The Science and Technology Select Committee says the government cannot achieve sufficient emissions cuts by swapping existing cars for cleaner versions.

The government said it would consider the committee's findings.

In its report, the committee said: “In the long-term, widespread personal vehicle ownership does not appear to be compatible with significant decarbonisation.”

It echoes a report from an Oxford-based group of academics who warned that even electric cars produce pollution through their tyres and brakes.

MPs are demanding improvements in public transport, walking and cycling, which benefit health as well as the climate.

They also criticise the government’s recent policies on the costs of transport.

They point out that most of the increase in average new car emissions in 2017 was caused by consumers choosing more polluting models because financial incentives to buy cleaner cars are insufficient.

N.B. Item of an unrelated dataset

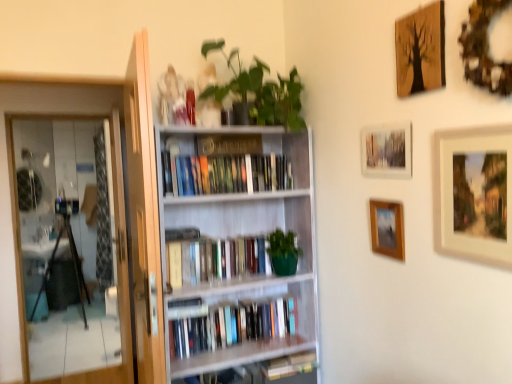 Where is `matte black paperback book at center`? This screenshot has height=384, width=512. matte black paperback book at center is located at coordinates (229, 144).

This screenshot has width=512, height=384. Describe the element at coordinates (420, 50) in the screenshot. I see `wooden textured picture frame at upper right, arranged as the first picture frame when viewed from the top` at that location.

The width and height of the screenshot is (512, 384). I want to click on hardcover books at center, the third book positioned from the top, so click(232, 326).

A government strategy should aim to reduce the overall number of vehicles required, the report says.

This would be achieved by:

    Promoting and improving public transport
    Reducing the cost of public transport relative to driving
    Encouraging vehicle usership in place of ownership (car sharing, car hire and taxis)
    And boosting walking and cycling.

Ministers have held down fuel duty increases in recent years following lobbying from motoring groups.

But the MPs say they should ensure that the annual increase in fuel duty is never lower than the average increase in rail or bus fares.